In 1819, a crowd of roughly 60,000 men, women and children, gathered at St Peter’s Fields in Manchester, to hear the radical speaker, Henry Hunt, call for reform of parliamentary representation. What was meant to be a peaceful pro-democracy and antipoverty appeal resulted in an estimated 18 dead and several hundreds injured.
During this period of history, most of the British population didn’t have the right to vote and many perceived the parliamentary system – which was solely based on ‘property ownership and heavily weighted towards the south of England’ – as being both unfair and unrepresentative of the general population. As Hunt began his speech, the order calling for his arrest was given. This sparked commotion in the crowd, and the volunteer Manchester Yeomanry Cavalry began attacking ‘the platform, the flags and those around with sabres’.
As well as being perceived as an attack on the working classes, the Peterloo massacre was also regarded as an episode of violence against women. The historian Michael Bush suggests that during the event, women formed one in eight of the crowd, but more than a quarter of those injured – not only were they twice as likely as men to be injured, they were also more likely to be injured by truncheons and sabres. The Manchester Female Reformers declared that ‘as wives, mothers, daughters, in their social, domestic, moral capacities, they come forward in support of the sacred cause of liberty’.
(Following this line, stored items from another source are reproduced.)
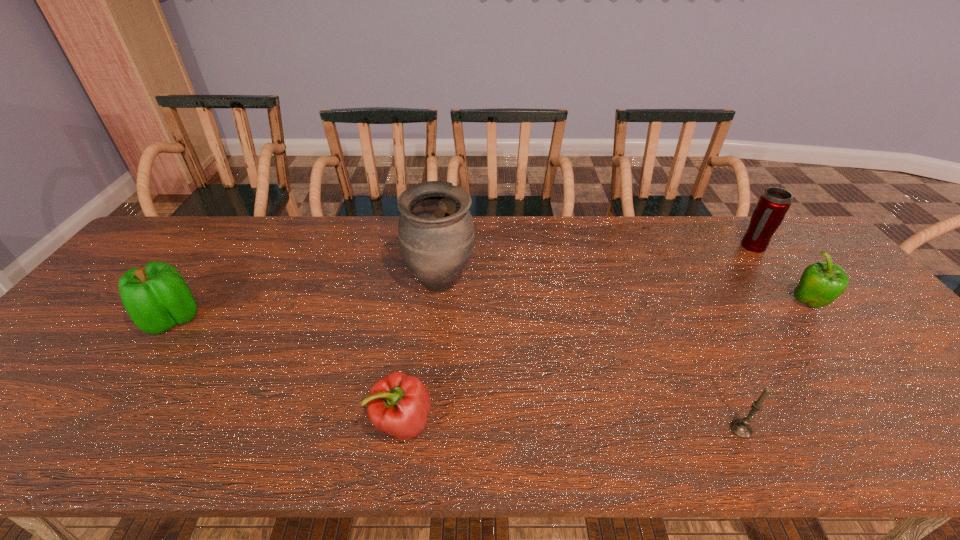 The image size is (960, 540). What are the coordinates of `vacant region between the candle and the second bell pepper from left to right` in the screenshot? It's located at (572, 426).

Identify the location of free space between the leftmost bell pepper and the third object from right to left. (457, 374).

This screenshot has width=960, height=540. I want to click on empty location between the shortest bell pepper and the leftmost bell pepper, so click(287, 371).

In order to click on the fourth closest object to the leftmost bell pepper in this screenshot , I will do `click(774, 203)`.

Locate an element on the screen. the third closest object to the leftmost bell pepper is located at coordinates (742, 428).

Choose which bell pepper is the nearest neighbor to the nearest bell pepper. Please provide its 2D coordinates. Your answer should be formatted as a tuple, i.e. [(x, y)], where the tuple contains the x and y coordinates of a point satisfying the conditions above.

[(156, 297)]

Identify which bell pepper is the nearest to the second bell pepper from right to left. Please provide its 2D coordinates. Your answer should be formatted as a tuple, i.e. [(x, y)], where the tuple contains the x and y coordinates of a point satisfying the conditions above.

[(156, 297)]

In order to click on vacant space that satisfies the following two spatial constraints: 1. on the back side of the third object from right to left; 2. on the right side of the rightmost bell pepper in this screenshot , I will do pyautogui.click(x=680, y=303).

Find the location of a particular element. free spot that satisfies the following two spatial constraints: 1. on the front side of the candle; 2. on the right side of the tallest object is located at coordinates (425, 429).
After this event, the British government dared not risk sending in troops against unarmed crowds of protestors, and eventually the Great Reform Act of 1832, which introduced wide-ranging changes to the electoral system, was passed – ‘behind the granting of the franchise to more men lay the bravery of women’.
Students applying for History, as well as applicants for Politics, can consider how the escalation of events such as this led to significant political and constitutional reforms, as well as reflect on the role of women in contributing to such reforms.